12 Credit Hours hybrid/online certificate | ​Advisor: Bryan Wee​

The Environmental Science Education graduate certificate is intended to leverage disciplinary scholarship in environmental science as well as education, and to capitalize on a growing demand for pedagogical content knowledge that translates into and supports, careers. The careful integration of courses from various departments fosters collaboration by broadening opportunities for research and teaching activities related to environmental science education. 

Upon successful completion of the certificate, students will:

  • ​Synthesize content with culturally relevant educational practices
  • Identify multiple stakeholders and perspective in environmental issues 
  • Utilize critical thinking skills to broaden and deepen knowledge 


Required Credit Hours

ENVS 5340 - Equity and Culture in Science Education (Hybrid Spring, 2017) : 

This seminar examines literature related to issues of equity and diversity in science. Topics will be framed by an understanding of equity and how that informs, research, teaching and learning. 

ENVS 5650 - Environmental Education (Online Spring 2017; Spring 2018) : 

This course utilizes place-based education for environmental literacy as an organizing theme to support teaching and learning, and to develop research/teaching applications of environmental science content. 

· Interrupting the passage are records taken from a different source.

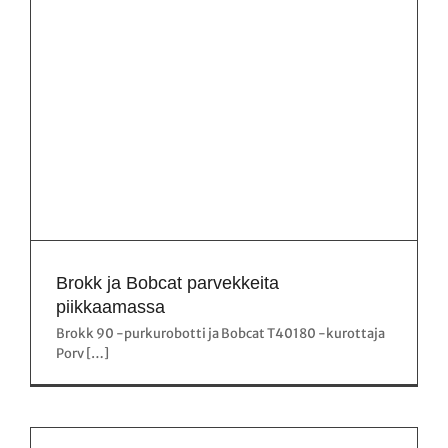
Brokk ja Bobcat parvekkeita
piikkaamassa
Brokk 90 -purkurobotti ja Bobcat T40180 -kurottaja
Porv […]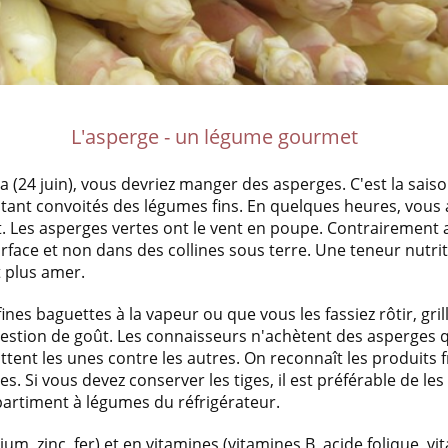
L'asperge - un légume gourmet
 (24 juin), vous devriez manger des asperges. C'est la saiso
tant convoités des légumes fins. En quelques heures, vous at
t. Les asperges vertes ont le vent en poupe. Contrairement
rface et non dans des collines sous terre. Une teneur nutrit
t plus amer.
fines baguettes à la vapeur ou que vous les fassiez rôtir, gril
stion de goût. Les connaisseurs n'achètent des asperges qu
ottent les unes contre les autres. On reconnaît les produits 
es. Si vous devez conserver les tiges, il est préférable de l
artiment à légumes du réfrigérateur.
m, zinc, fer) et en vitamines (vitamines B, acide folique, vi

Select Two Elective Courses

Online/Hybrid Courses

ENVS 5470 - Sustainable Urban Ag II (Hybrid Summer, 2017; Summer 2018 online and week intensive field experience) : Provides a field-based overview of current practices in local agricultural production. Emphasis will be placed on sustainable practices and their most efficient situation, Special consideration will be given to plausible solutions for food insecure communities both local and global. 

ENVS 5500 -Special Topics, Water Quality & Rescource Issues (Online Spring, 2017; anticipated spring 2017 under a new permanent number):

ENVS 5020 - Earth Environments and Human Impacts (Online Fall, 2017; anticipated Fall, 2018) :​ Basic concepts describing earth’s biomes and physical environment are presented in a systems context. Global warming assessment, from both political and scientific perspectives, is then presented. Model visualization of these concepts to consider human impacts on Earth’s biomes is discussed. Earth system viewpoint, having links of Earth’s biomes to oceans and atmosphere, completes the course discussion.

OnCampus/in-person Courses: 

ANTH 5170 - Culture and the Environment:  

Examines the historical origins of Western and non-Western ideas of the environment and the place of people within it. The imposition of Western ideas on non-Western groups regarding environmental policy is also examined, with special attention given to practices of conservation, development and transnational monetary policy.

 BIOL 5154 - Conservation Biology:  

Basic concepts and theories in population biology and genetics as they apply to issues relating to the preservation of biodiversity, such as the genetics of small populations, captive propagation, restoration ecology and the design of nature reserves

CMMU 5258 - Environmental Communication: 

GEOG 5265 - Sustainability and Resources Mgmt:

Sustainability and sustainable development are the dominant economic, environmental and social issues of the 21st century. Follows a multi-disciplinary approach to these concepts. Case studies demonstrate their implementation in different geographical, ecological and socio-economic conditions worldwide.

GEOG 5335- Contemporary Environmental​ Issues:

Provides an overview of environmental challenges facing society today, focusing on how humans impact and change the environment. Opposing views and environmental policy at the local, state, national, and international levels are explored.

GEOG 5440 Science, Policy and the Environment:

Examines the social, economic and political forces shaping scientific discovery and the development and enforcement of environmental policy. Students will examine perspectives on issues such as risk, expertise, uncertainty and objectivity that influence the problem-defining, standard-setting and policy-making process.

PSCI 5354 Environmental Politics and Policy: 

Consideration of competing models of the policy process in natural-resources decision making. Focus on selected case studies. Impact of environmental and pro-growth forces on the political process.